_DIRECTIONS_. Only the pictures should be dropped; every line of the data must come back exactly as written.

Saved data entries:

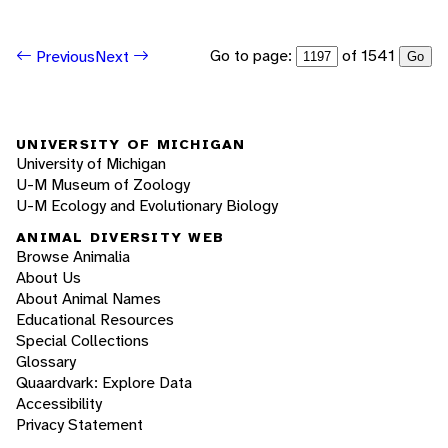
Go to page:
of 1541
Previous
Next
Go
UNIVERSITY OF MICHIGAN
University of Michigan
U-M Museum of Zoology
U-M Ecology and Evolutionary Biology
ANIMAL DIVERSITY WEB
Browse Animalia
About Us
About Animal Names
Educational Resources
Special Collections
Glossary
Quaardvark: Explore Data
Accessibility
Privacy Statement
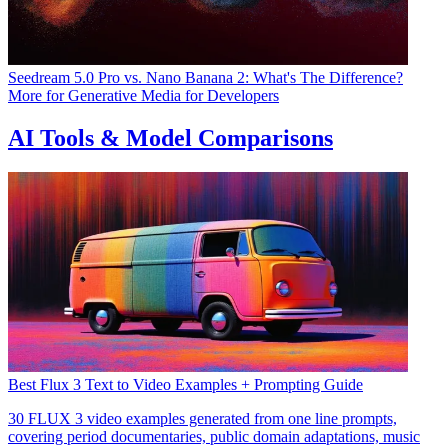
Seedream 5.0 Pro vs. Nano Banana 2: What's The Difference?
More for
Generative Media for Developers
AI Tools & Model Comparisons
Best Flux 3 Text to Video Examples + Prompting Guide
30 FLUX 3 video examples generated from one line prompts,
covering period documentaries, public domain adaptations, music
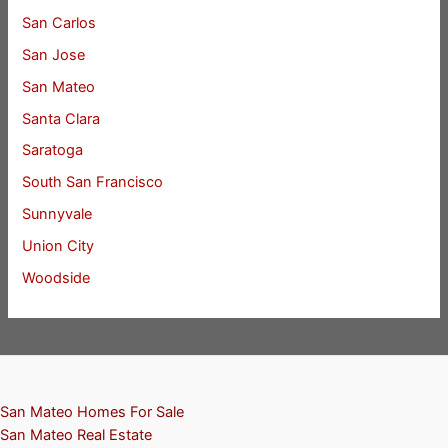
San Carlos
San Jose
San Mateo
Santa Clara
Saratoga
South San Francisco
Sunnyvale
Union City
Woodside
San Mateo Homes For Sale
San Mateo Real Estate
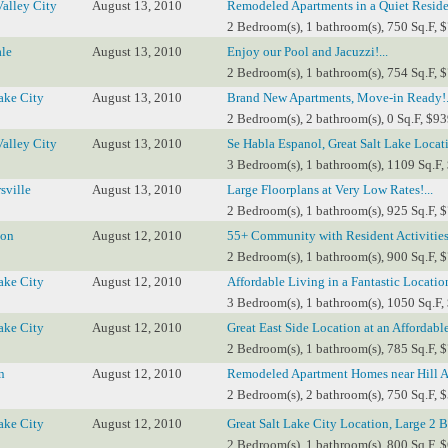
Valley City
August 13, 2010
Remodeled Apartments in a Quiet Resident
2 Bedroom(s), 1 bathroom(s), 750 Sq.F, 
le
August 13, 2010
Enjoy our Pool and Jacuzzi!...
2 Bedroom(s), 1 bathroom(s), 754 Sq.F, 
ake City
August 13, 2010
Brand New Apartments, Move-in Ready!.
2 Bedroom(s), 2 bathroom(s), 0 Sq.F, $93
Valley City
August 13, 2010
Se Habla Espanol, Great Salt Lake Locati
3 Bedroom(s), 1 bathroom(s), 1109 Sq.F,
sville
August 13, 2010
Large Floorplans at Very Low Rates!...
2 Bedroom(s), 1 bathroom(s), 925 Sq.F, 
ton
August 12, 2010
55+ Community with Resident Activities!
2 Bedroom(s), 1 bathroom(s), 900 Sq.F, 
ake City
August 12, 2010
Affordable Living in a Fantastic Location
3 Bedroom(s), 1 bathroom(s), 1050 Sq.F,
ake City
August 12, 2010
Great East Side Location at an Affordable 
2 Bedroom(s), 1 bathroom(s), 785 Sq.F, 
n
August 12, 2010
Remodeled Apartment Homes near Hill Ai
2 Bedroom(s), 2 bathroom(s), 750 Sq.F, 
ake City
August 12, 2010
Great Salt Lake City Location, Large 2 Be
2 Bedroom(s), 1 bathroom(s), 800 Sq.F, 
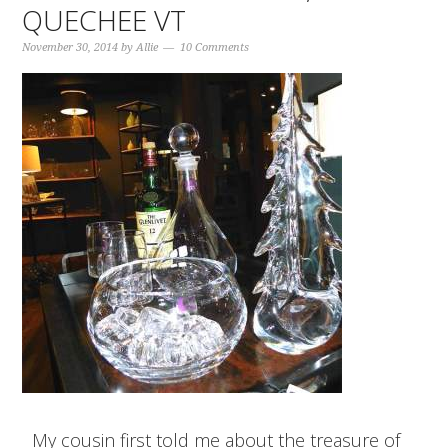
QUECHEE VT
November 30, 2014
by
Allie
10 Comments
My cousin first told me about the treasure of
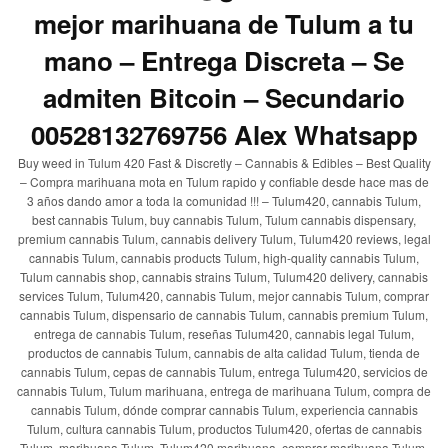
mejor marihuana de Tulum a tu
mano – Entrega Discreta – Se
admiten Bitcoin – Secundario
00528132769756 Alex Whatsapp
Buy weed in Tulum 420 Fast & Discretly – Cannabis & Edibles – Best Quality
– Compra marihuana mota en Tulum rapido y confiable desde hace mas de
3 años dando amor a toda la comunidad !!! – Tulum420, cannabis Tulum,
best cannabis Tulum, buy cannabis Tulum, Tulum cannabis dispensary,
premium cannabis Tulum, cannabis delivery Tulum, Tulum420 reviews, legal
cannabis Tulum, cannabis products Tulum, high-quality cannabis Tulum,
Tulum cannabis shop, cannabis strains Tulum, Tulum420 delivery, cannabis
services Tulum, Tulum420, cannabis Tulum, mejor cannabis Tulum, comprar
cannabis Tulum, dispensario de cannabis Tulum, cannabis premium Tulum,
entrega de cannabis Tulum, reseñas Tulum420, cannabis legal Tulum,
productos de cannabis Tulum, cannabis de alta calidad Tulum, tienda de
cannabis Tulum, cepas de cannabis Tulum, entrega Tulum420, servicios de
cannabis Tulum, Tulum marihuana, entrega de marihuana Tulum, compra de
cannabis Tulum, dónde comprar cannabis Tulum, experiencia cannabis
Tulum, cultura cannabis Tulum, productos Tulum420, ofertas de cannabis
Tulum, marihuana Tulum, Tulum420 marihuana, comprar marihuana Tulum,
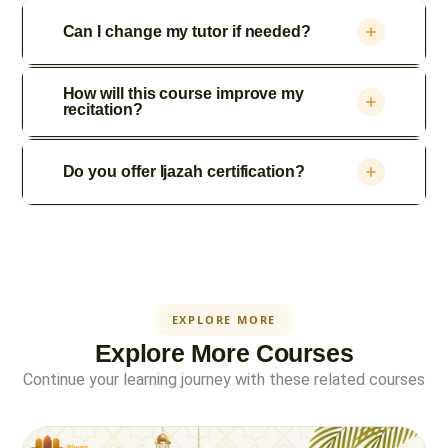
Can I change my tutor if needed?
How will this course improve my
recitation?
Do you offer Ijazah certification?
EXPLORE MORE
Explore More Courses
Continue your learning journey with these related courses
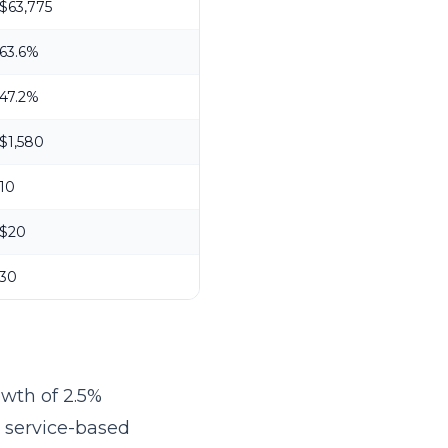
$63,775
63.6%
47.2%
$1,580
10
$20
30
owth of 2.5%
r service-based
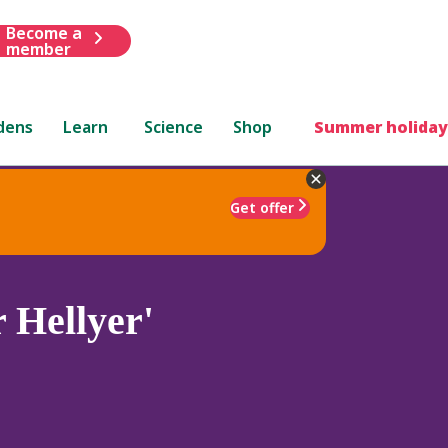
Become a
member
dens
Learn
Science
Shop
Summer holiday
Get offer
 Hellyer'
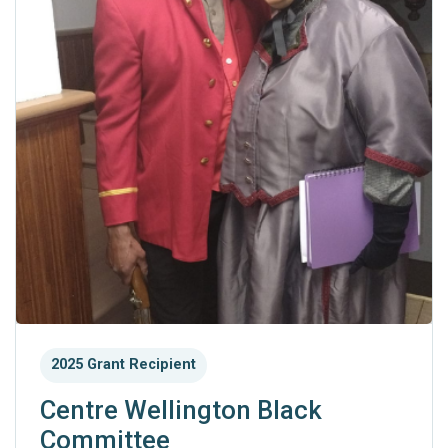
2025 Grant Recipient
Centre Wellington Black
Committee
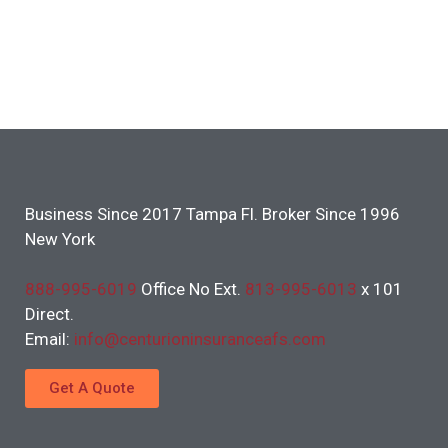
Business Since 2017 Tampa Fl. Broker Since 1996
New York
888-995-6019
Office No Ext.
813-995-6013
x 101
Direct.
Email:
info@centurioninsuranceafs.com
Get A Quote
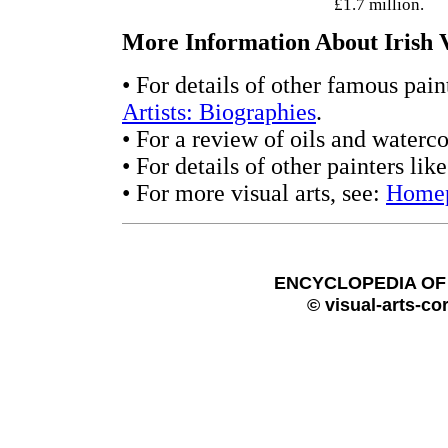
£1.7 million.
More Information About Irish V
• For details of other famous pain
Artists: Biographies
.
• For a review of oils and waterco
• For details of other painters li
• For more visual arts, see:
Home
ENCYCLOPEDIA OF 
© visual-arts-co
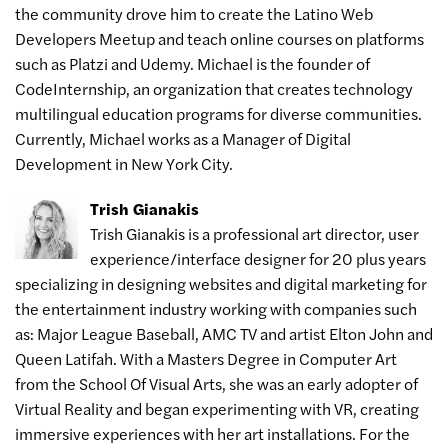
the community drove him to create the Latino Web
Developers Meetup and teach online courses on platforms
such as Platzi and Udemy. Michael is the founder of
CodeInternship, an organization that creates technology
multilingual education programs for diverse communities.
Currently, Michael works as a Manager of Digital
Development in New York City.
Trish Gianakis
Trish Gianakis is a professional art director, user
experience/interface designer for 20 plus years
specializing in designing websites and digital marketing for
the entertainment industry working with companies such
as: Major League Baseball, AMC TV and artist Elton John and
Queen Latifah. With a Masters Degree in Computer Art
from the School Of Visual Arts, she was an early adopter of
Virtual Reality and began experimenting with VR, creating
immersive experiences with her art installations. For the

_COMPLETED EXERCISE_.
Go to page:
of 1541
Previous
Next
Go
UNIVERSITY OF MICHIGAN
University of Michigan
U-M Museum of Zoology
U-M Ecology and Evolutionary Biology
ANIMAL DIVERSITY WEB
Browse Animalia
About Us
About Animal Names
Educational Resources
Special Collections
Glossary
Quaardvark: Explore Data
Accessibility
Privacy Statement
Seedream 5.0 Pro vs. Nano Banana 2: What's The Difference?
More for
Generative Media for Developers
AI Tools & Model Comparisons
Best Flux 3 Text to Video Examples + Prompting Guide
30 FLUX 3 video examples generated from one line prompts,
covering period documentaries, public domain adaptations, music
San Carlos
San Jose
San Mateo
Santa Clara
Saratoga
South San Francisco
Sunnyvale
Union City
Woodside
San Mateo Homes For Sale
San Mateo Real Estate
Valley City
August 13, 2010
Remodeled Apartments in a Quiet Resident
2 Bedroom(s), 1 bathroom(s), 750 Sq.F, 
le
August 13, 2010
Enjoy our Pool and Jacuzzi!...
2 Bedroom(s), 1 bathroom(s), 754 Sq.F, 
ake City
August 13, 2010
Brand New Apartments, Move-in Ready!.
2 Bedroom(s), 2 bathroom(s), 0 Sq.F, $93
Valley City
August 13, 2010
Se Habla Espanol, Great Salt Lake Locati
3 Bedroom(s), 1 bathroom(s), 1109 Sq.F,
sville
August 13, 2010
Large Floorplans at Very Low Rates!...
2 Bedroom(s), 1 bathroom(s), 925 Sq.F, 
ton
August 12, 2010
55+ Community with Resident Activities!
2 Bedroom(s), 1 bathroom(s), 900 Sq.F, 
ake City
August 12, 2010
Affordable Living in a Fantastic Location
3 Bedroom(s), 1 bathroom(s), 1050 Sq.F,
ake City
August 12, 2010
Great East Side Location at an Affordable 
2 Bedroom(s), 1 bathroom(s), 785 Sq.F, 
n
August 12, 2010
Remodeled Apartment Homes near Hill Ai
2 Bedroom(s), 2 bathroom(s), 750 Sq.F, 
ake City
August 12, 2010
Great Salt Lake City Location, Large 2 Be
2 Bedroom(s), 1 bathroom(s), 800 Sq.F, 
QUECHEE VT
November 30, 2014
by
Allie
10 Comments
My cousin first told me about the treasure of
mejor marihuana de Tulum a tu
mano – Entrega Discreta – Se
admiten Bitcoin – Secundario
00528132769756 Alex Whatsapp
Buy weed in Tulum 420 Fast & Discretly – Cannabis & Edibles – Best Quality
– Compra marihuana mota en Tulum rapido y confiable desde hace mas de
3 años dando amor a toda la comunidad !!! – Tulum420, cannabis Tulum,
best cannabis Tulum, buy cannabis Tulum, Tulum cannabis dispensary,
premium cannabis Tulum, cannabis delivery Tulum, Tulum420 reviews, legal
cannabis Tulum, cannabis products Tulum, high-quality cannabis Tulum,
Tulum cannabis shop, cannabis strains Tulum, Tulum420 delivery, cannabis
services Tulum, Tulum420, cannabis Tulum, mejor cannabis Tulum, comprar
cannabis Tulum, dispensario de cannabis Tulum, cannabis premium Tulum,
entrega de cannabis Tulum, reseñas Tulum420, cannabis legal Tulum,
productos de cannabis Tulum, cannabis de alta calidad Tulum, tienda de
cannabis Tulum, cepas de cannabis Tulum, entrega Tulum420, servicios de
cannabis Tulum, Tulum marihuana, entrega de marihuana Tulum, compra de
cannabis Tulum, dónde comprar cannabis Tulum, experiencia cannabis
Tulum, cultura cannabis Tulum, productos Tulum420, ofertas de cannabis
Tulum, marihuana Tulum, Tulum420 marihuana, comprar marihuana Tulum,
Can I change my tutor if needed?
How will this course improve my
recitation?
Do you offer Ijazah certification?
EXPLORE MORE
Explore More Courses
Continue your learning journey with these related courses
$63,775
63.6%
47.2%
$1,580
10
$20
30
owth of 2.5%
r service-based
Become a
member
dens
Learn
Science
Shop
Summer holiday
Get offer
 Hellyer'
2025 Grant Recipient
Centre Wellington Black
Committee
Business Since 2017 Tampa Fl. Broker Since 1996
New York
888-995-6019
Office No Ext.
813-995-6013
x 101
Direct.
Email:
info@centurioninsuranceafs.com
Get A Quote
£1.7 million.
More Information About Irish V
• For details of other famous pain
Artists: Biographies
.
• For a review of oils and waterco
• For details of other painters li
• For more visual arts, see:
Home
ENCYCLOPEDIA OF 
© visual-arts-co
the community drove him to create the Latino Web
Developers Meetup and teach online courses on platforms
such as Platzi and Udemy. Michael is the founder of
CodeInternship, an organization that creates technology
multilingual education programs for diverse communities.
Currently, Michael works as a Manager of Digital
Development in New York City.
Trish Gianakis
Trish Gianakis is a professional art director, user
experience/interface designer for 20 plus years
specializing in designing websites and digital marketing for
the entertainment industry working with companies such
as: Major League Baseball, AMC TV and artist Elton John and
Queen Latifah. With a Masters Degree in Computer Art
from the School Of Visual Arts, she was an early adopter of
Virtual Reality and began experimenting with VR, creating
immersive experiences with her art installations. For the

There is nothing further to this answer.